A targeted user who had real-time protection turned on wasn’t required to click on the booby-trapped file or take any other action other than visit the malicious website or receive the malicious e-mail or instant message. Even when real-time protection was off, malicious files would be executed shortly after a scheduled scan started. The ease was the result of the vulnerable x86 emulator not being protected by a security sandbox and being remotely accessible to attackers by design. That’s according to Tavis Ormandy, the Google Project Zero researcher who discovered the vulnerability and explained it in a report published Friday.
Ormandy said he identified the flaw almost immediately after developing a fuzzer for the Windows Defender component. Fuzzing is a software testing technique that locates bugs by subjecting application code to corrupted data and other types of malformed or otherwise unexpected input.
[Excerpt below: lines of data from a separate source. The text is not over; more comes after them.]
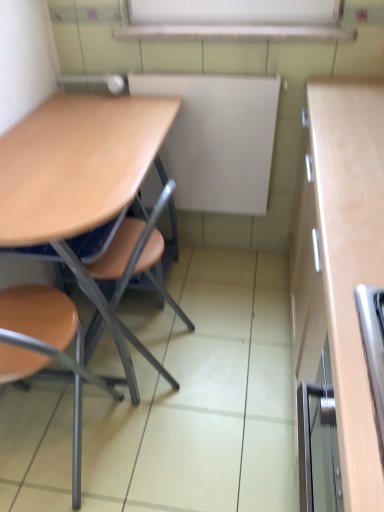 This screenshot has width=384, height=512. What do you see at coordinates (218, 139) in the screenshot? I see `white matte board at center` at bounding box center [218, 139].

What do you see at coordinates (81, 182) in the screenshot?
I see `matte wood desk at left` at bounding box center [81, 182].

This screenshot has height=512, width=384. Describe the element at coordinates (45, 349) in the screenshot. I see `brown matte chair at left` at that location.

Where is `brown matte chair at left`? Image resolution: width=384 pixels, height=512 pixels. brown matte chair at left is located at coordinates (45, 349).

The height and width of the screenshot is (512, 384). I want to click on white matte board at center, so click(218, 139).

From a real-world perspective, who is located lower, white matte board at center or matte wood desk at left?

From a 3D spatial view, matte wood desk at left is below.

Considering the sizes of objects white matte board at center and matte wood desk at left in the image provided, who is wider, white matte board at center or matte wood desk at left?

matte wood desk at left.

In the scene shown: Which is less distant, (242, 140) or (24, 186)?

The point (24, 186) is closer to the camera.

Is white matte board at center aimed at matte wood desk at left?

Yes, white matte board at center faces towards matte wood desk at left.

How far apart are matte wood desk at left and brown matte chair at left?

A distance of 35.34 centimeters exists between matte wood desk at left and brown matte chair at left.

Is matte wood desk at left directly adjacent to brown matte chair at left?

matte wood desk at left is not next to brown matte chair at left, and they're not touching.

Considering the relative positions of matte wood desk at left and brown matte chair at left in the image provided, is matte wood desk at left in front of brown matte chair at left?

No, it is not.

Which is closer to the camera, (26, 122) or (11, 371)?

Point (11, 371)

Which is correct: brown matte chair at left is inside white matte board at center, or outside of it?

brown matte chair at left is not enclosed by white matte board at center.

Based on the photo, how much distance is there between brown matte chair at left and white matte board at center?

Result: brown matte chair at left and white matte board at center are 38.00 inches apart.

Between point (53, 346) and point (183, 164), which one is positioned in front?

Positioned in front is point (53, 346).

Considering the relative sizes of brown matte chair at left and white matte board at center in the image provided, is brown matte chair at left bigger than white matte board at center?

Yes.

Is white matte board at center facing towards brown matte chair at left?

Yes, white matte board at center faces towards brown matte chair at left.

Which object is closer to the camera, white matte board at center or brown matte chair at left?

brown matte chair at left is in front.

From a real-world perspective, does white matte board at center stand above brown matte chair at left?

Yes, from a real-world perspective, white matte board at center is above brown matte chair at left.

How different are the orientations of brown matte chair at left and matte wood desk at left in degrees?

They differ by 91 degrees in their facing directions.

From their relative heights in the image, would you say brown matte chair at left is taller or shorter than matte wood desk at left?

Considering their sizes, brown matte chair at left has less height than matte wood desk at left.

Consider the image. Which object is further away from the camera taking this photo, brown matte chair at left or matte wood desk at left?

Positioned behind is matte wood desk at left.

Which is behind, point (139, 348) or point (208, 143)?

The point (208, 143) is farther.

Is matte wood desk at left with white matte board at center?

No, matte wood desk at left is not making contact with white matte board at center.

Is matte wood desk at left to the left of white matte board at center from the viewer's perspective?

Correct, you'll find matte wood desk at left to the left of white matte board at center.

Identify the location of desk to the left of white matte board at center. (81, 182).

Locate an element on the screen. chair below the matte wood desk at left (from the image's perspective) is located at coordinates (45, 349).

Estimate the real-world distances between objects in this image. Which object is closer to brown matte chair at left, matte wood desk at left or white matte board at center?

Among the two, matte wood desk at left is located nearer to brown matte chair at left.

Based on the photo, estimate the real-world distances between objects in this image. Which object is further from matte wood desk at left, white matte board at center or brown matte chair at left?

Among the two, white matte board at center is located further to matte wood desk at left.

Considering their positions, is matte wood desk at left positioned further to white matte board at center than brown matte chair at left?

brown matte chair at left.

From the image, which object appears to be farther from matte wood desk at left, brown matte chair at left or white matte board at center?

white matte board at center lies further to matte wood desk at left than the other object.

Based on their spatial positions, is white matte board at center or matte wood desk at left further from brown matte chair at left?

white matte board at center.

In the scene shown: From the image, which object appears to be farther from white matte board at center, brown matte chair at left or matte wood desk at left?

Based on the image, brown matte chair at left appears to be further to white matte board at center.

Find the location of a particular element. The width and height of the screenshot is (384, 512). desk between brown matte chair at left and white matte board at center along the z-axis is located at coordinates (81, 182). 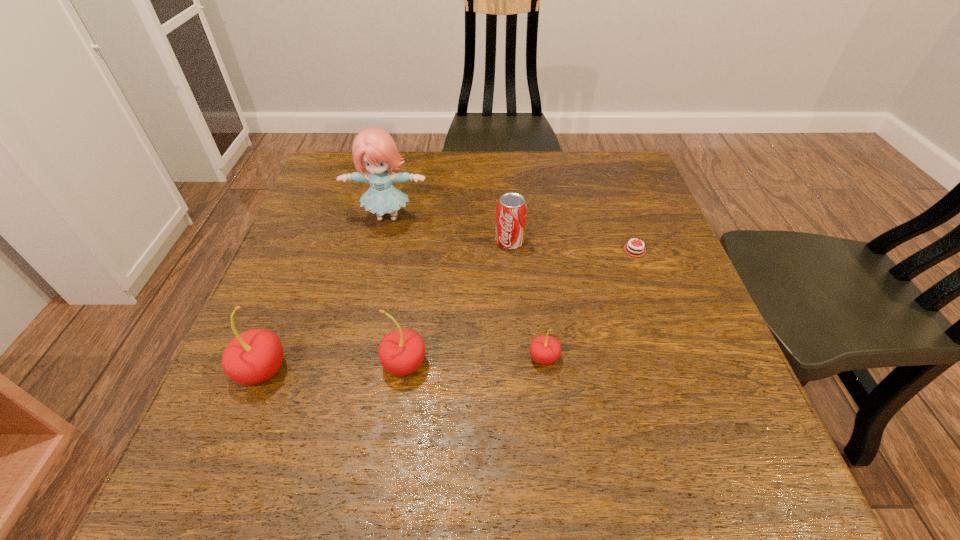 In order to click on free spot located 0.340m on the right of the leftmost object in this screenshot , I will do `click(479, 370)`.

The image size is (960, 540). What are the coordinates of `vacant space located on the right of the second cherry from right to left` in the screenshot? It's located at (455, 363).

Image resolution: width=960 pixels, height=540 pixels. Identify the location of free region located on the back of the shortest cherry. (531, 248).

Identify the location of vacant region located on the front-facing side of the tallest object. (362, 329).

Where is `vacant space positioned on the left of the chocolate cake`? vacant space positioned on the left of the chocolate cake is located at coordinates (474, 250).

“I took a quick stab at writing a fuzzer and immediately found heap corruption in the ERNEL32.DLL!VFS_Write API,” he wrote on June 7. “I suspect this has never been fuzzed before.” Google published the report on Friday after Microsoft released an update that patched the code-execution flaw. It was the third critical Windows Defender vulnerability Project Zero researchers have uncovered in the past seven weeks. The emulator is used to execute untrusted files that might have the potential to execute code. Asked if Microsoft hadreviously fuzzed the Windows Defender component, a company representative said yes.
“Fuzzing is one of a number of techniques we employ to update and strengthen our software,” the representative said in an e-mail. “It is a standard practice we use as part of the Security Development Lifecyle for our products.”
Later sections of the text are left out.